(Page-level text extractions)
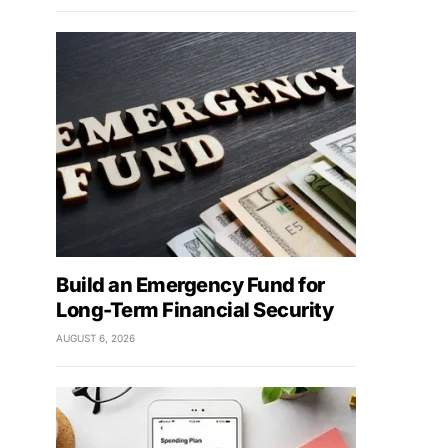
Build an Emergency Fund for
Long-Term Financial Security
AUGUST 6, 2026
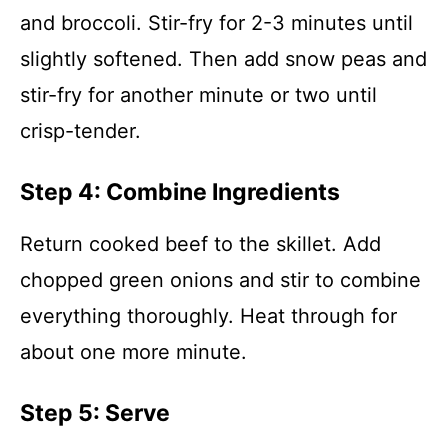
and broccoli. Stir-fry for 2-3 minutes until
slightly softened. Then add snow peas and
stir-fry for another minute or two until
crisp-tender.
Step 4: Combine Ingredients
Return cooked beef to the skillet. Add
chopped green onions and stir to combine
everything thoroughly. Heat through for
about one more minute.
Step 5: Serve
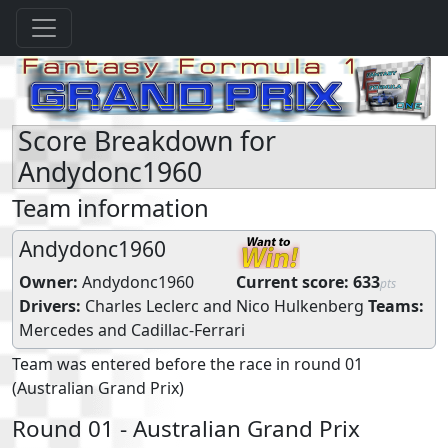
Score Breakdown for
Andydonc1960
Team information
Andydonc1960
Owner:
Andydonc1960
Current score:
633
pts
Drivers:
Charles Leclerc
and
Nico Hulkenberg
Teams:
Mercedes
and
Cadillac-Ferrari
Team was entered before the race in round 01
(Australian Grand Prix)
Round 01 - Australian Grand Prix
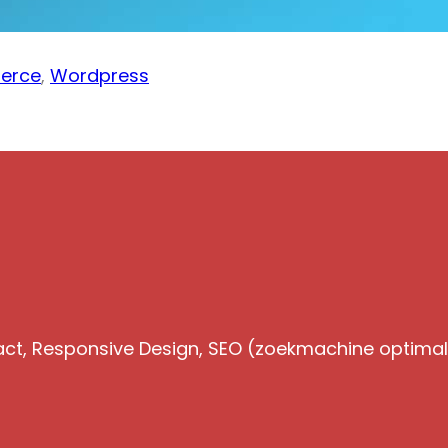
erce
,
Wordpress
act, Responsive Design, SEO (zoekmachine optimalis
---
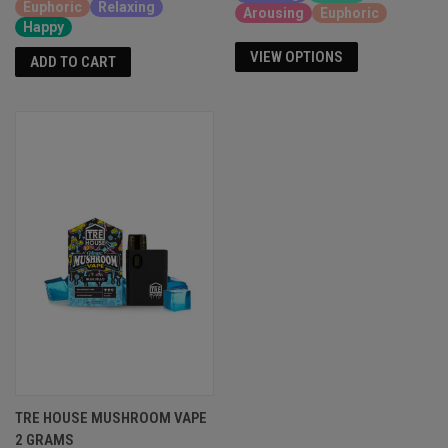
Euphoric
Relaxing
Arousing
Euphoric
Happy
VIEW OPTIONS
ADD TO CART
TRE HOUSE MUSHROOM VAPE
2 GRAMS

_Exercise goal_. Every line in the data that holds "Step" should be copied out.

_Reply to the task_.
Step 4: Combine Ingredients
Step 5: Serve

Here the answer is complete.